---------- Records for the task

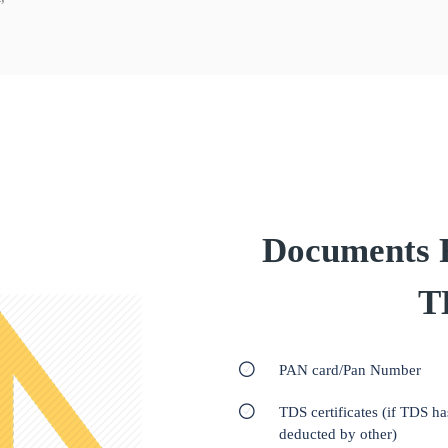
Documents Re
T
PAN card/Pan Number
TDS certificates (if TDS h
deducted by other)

--------------------
---------- Records for the task

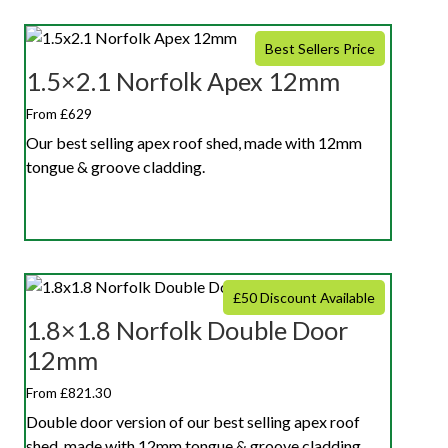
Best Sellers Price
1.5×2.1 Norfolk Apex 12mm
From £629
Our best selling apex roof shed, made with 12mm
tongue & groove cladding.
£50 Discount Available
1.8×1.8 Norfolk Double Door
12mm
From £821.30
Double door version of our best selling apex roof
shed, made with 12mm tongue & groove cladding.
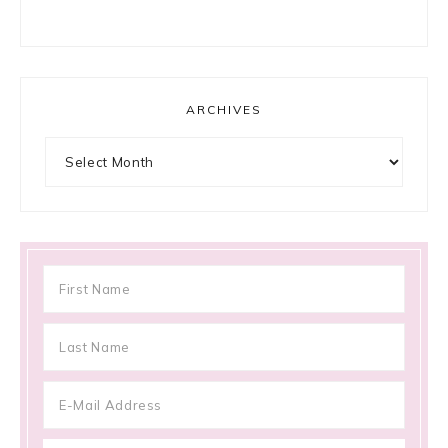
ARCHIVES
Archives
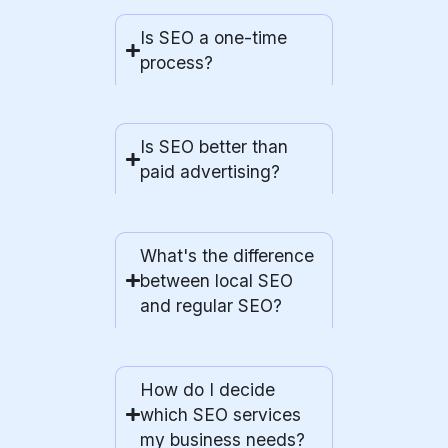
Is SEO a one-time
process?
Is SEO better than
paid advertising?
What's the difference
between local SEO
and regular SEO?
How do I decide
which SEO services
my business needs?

--------------------

§ **Exercise goal**
What is needed is one number, the count of lines in the listing above that contain the word "selling".

§ **Output of the task**
2